Are Dividend Aristocrats for everyone? Maybe not. But they’re a pretty safe bet if you’re looking for that rare combination of income and growth.
Vera says
I’m so confused. Here’s the whole article about Dividend Royalty and you claim that’s what you started with, then in the last few paragraphs you say that’s the wrong way to go. Wha….???
Jim Wang says
You can start your research with these companies as a starting point but you still need to research them – you can’t just buy them blindly and assume you’ll do well. If you want to take that type of approach, get an index fund.
Bob says
Are you sure about these statements?
For Dividend Aristocrats, the dividend yield needs to increase each year.
For Champions, the amount of the dividend has to increase.
Increasing yield doesn’t make sense to me. How do you increase yield? I guess you could either raise the amount of the dividend or dilute the shares, but that wouldn’t be very aristocratic.
Jim Wang says
Hi Bob – you are correct, I misinterpreted the rules and updated the original post. Originally, I thought that they had different definitions but they are the same with regard to the definition of “increasing.”
Nancy Schmoyer says
Hello.. I am recently retired and have been managing the family nest egg since 1980. I need a free dividend calendar to track my dividend stocks pay date etc. Any suggestions? I signed up for Personal Capitol and don’t really need the month to month cash flow tracking for normal life finances.. but I would like something that categorizes my stocks according to multiple things ..like sector and month paid out and per cent of total personal NAV , current update on yields etc.
Again any suggestions?
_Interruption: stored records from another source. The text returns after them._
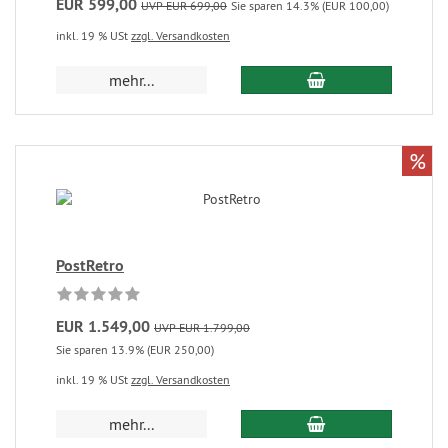
EUR 599,00
UVP EUR 699,00
Sie sparen 14.3% (EUR 100,00)
inkl. 19 % USt
zzgl. Versandkosten
mehr...
%
PostRetro
EUR 1.549,00
UVP EUR 1.799,00
Sie sparen 13.9% (EUR 250,00)
inkl. 19 % USt
zzgl. Versandkosten
mehr...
I have Mac desktop to work on wit h good internet speed
Jim Wang says
Hi Nancy – unfortunately, I don’t know of a tool that will do all the things you’re asking about. 🙁
I’ll keep looking and it might make for a good post in the future!
Petra says
Hi Jim,
Well put, that investing in Dividend Growth means investing in income, not too much on capital gains.
I also think that comparing results to the S&P 500 and claiming you beat the market is ridiculous.
Do you think it is better to compare your results against last years results? Dividend growth, yield on cost growth, for example of your own portfolio.
Or make that a benchmark out of the average of all Dividend Kings and Aristocrats, or Challengers, Contenders and Champions a ?
Average yield, average 5-dividend growth etc.
Love to hear you insights on what to compare a dividend growth portfolio to.
Petra,
Hong Kong Dividend Stocks
Jim Wang says
Hi Petra –
I didn’t claim I beat the market, I said my goal isn’t to try to beat the market. I’m trying to build a portfolio that will generate cash flow to establish a predictable source of income to counter the “lumpier” income from my businesses. If anything, I compare it to a job.